[Listed records — start]

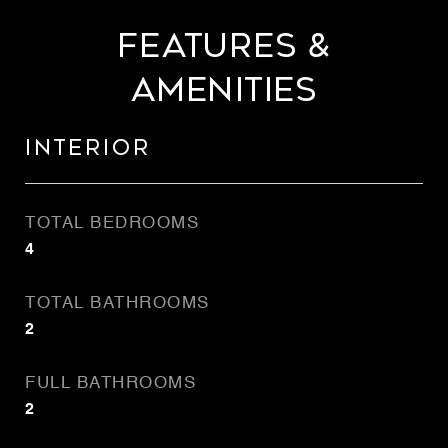
Features &
Amenities
Interior
TOTAL BEDROOMS
4
TOTAL BATHROOMS
2
FULL BATHROOMS
2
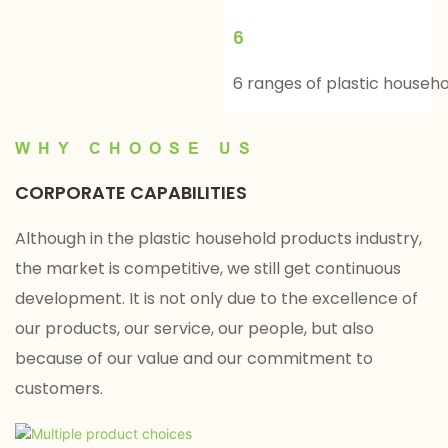
6
6 ranges of plastic househ
WHY CHOOSE US
CORPORATE CAPABILITIES
Although in the plastic household products industry,
the market is competitive, we still get continuous
development. It is not only due to the excellence of
our products, our service, our people, but also
because of our value and our commitment to
customers.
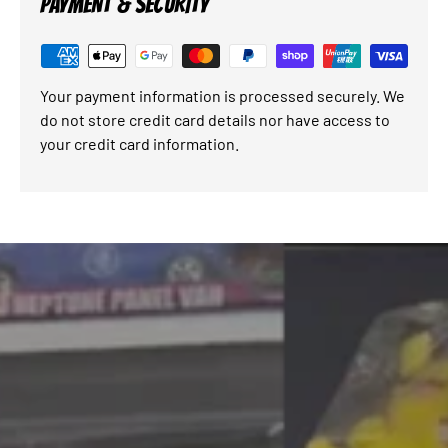
PAYMENT & SECURITY
Your payment information is processed securely. We
do not store credit card details nor have access to
your credit card information.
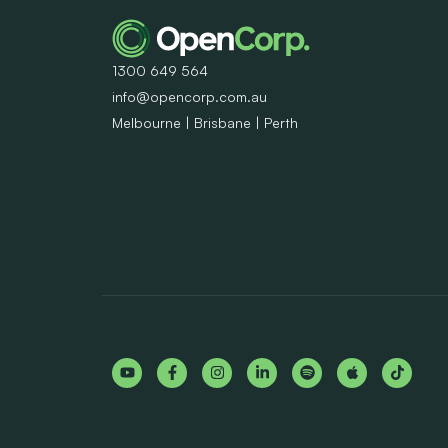
1300 649 564
info@opencorp.com.au
Melbourne | Brisbane | Perth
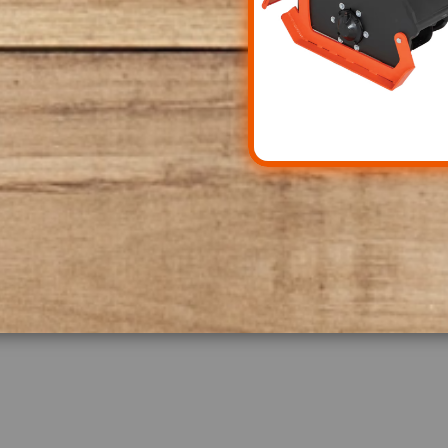
property, knowing that
to deliver long-lasting
t on the opportunity to
robust implements and
evel.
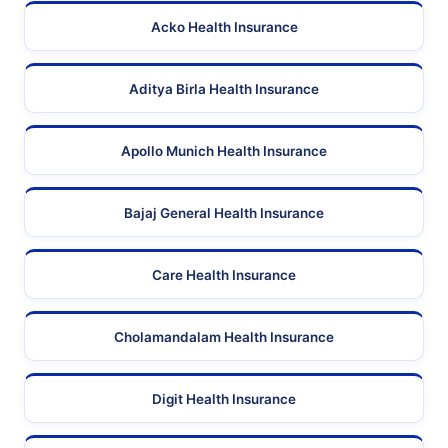
Acko Health Insurance
Aditya Birla Health Insurance
Apollo Munich Health Insurance
Bajaj General Health Insurance
Care Health Insurance
Cholamandalam Health Insurance
Digit Health Insurance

[Listed records — finish]

# [Your assignment]
Could you repeat every entry above exactly, with each picture omitted?

# [Response to the exercise]
Features &
Amenities
Interior
TOTAL BEDROOMS
4
TOTAL BATHROOMS
2
FULL BATHROOMS
2
6
6 ranges of plastic househ
WHY CHOOSE US
CORPORATE CAPABILITIES
Although in the plastic household products industry,
the market is competitive, we still get continuous
development. It is not only due to the excellence of
our products, our service, our people, but also
because of our value and our commitment to
customers.
PAYMENT & SECURITY
Your payment information is processed securely. We
do not store credit card details nor have access to
your credit card information.
1300 649 564
info@opencorp.com.au
Melbourne | Brisbane | Perth
property, knowing that
to deliver long-lasting
t on the opportunity to
robust implements and
evel.
Acko Health Insurance
Aditya Birla Health Insurance
Apollo Munich Health Insurance
Bajaj General Health Insurance
Care Health Insurance
Cholamandalam Health Insurance
Digit Health Insurance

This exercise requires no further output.